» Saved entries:
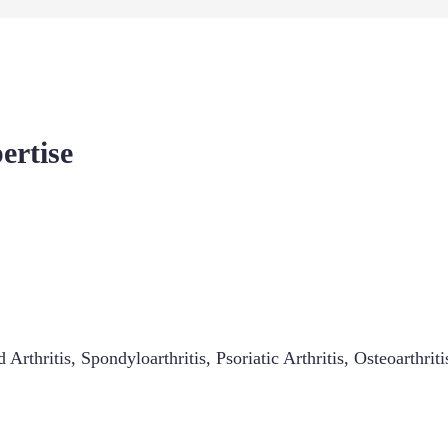
ertise
 Arthritis
,
Spondyloarthritis
,
Psoriatic Arthritis
,
Osteoarthriti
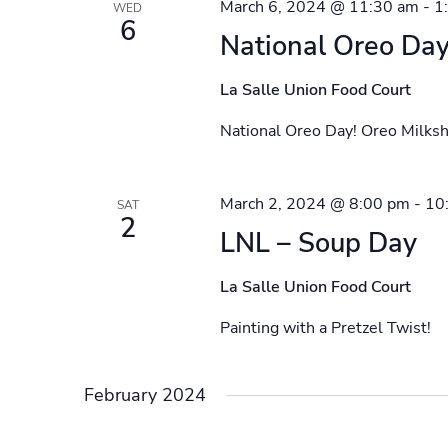
March 6, 2024 @ 11:30 am
-
1
WED
6
National Oreo Day
La Salle Union Food Court
National Oreo Day! Oreo Milksh
March 2, 2024 @ 8:00 pm
-
10
SAT
2
LNL – Soup Day
La Salle Union Food Court
Painting with a Pretzel Twist!
February 2024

» Work instruction: Which lines of the data include the string "March"? Find them and copy each one.

» Solution to the exercise:
March 6, 2024 @ 11:30 am
March 2, 2024 @ 8:00 pm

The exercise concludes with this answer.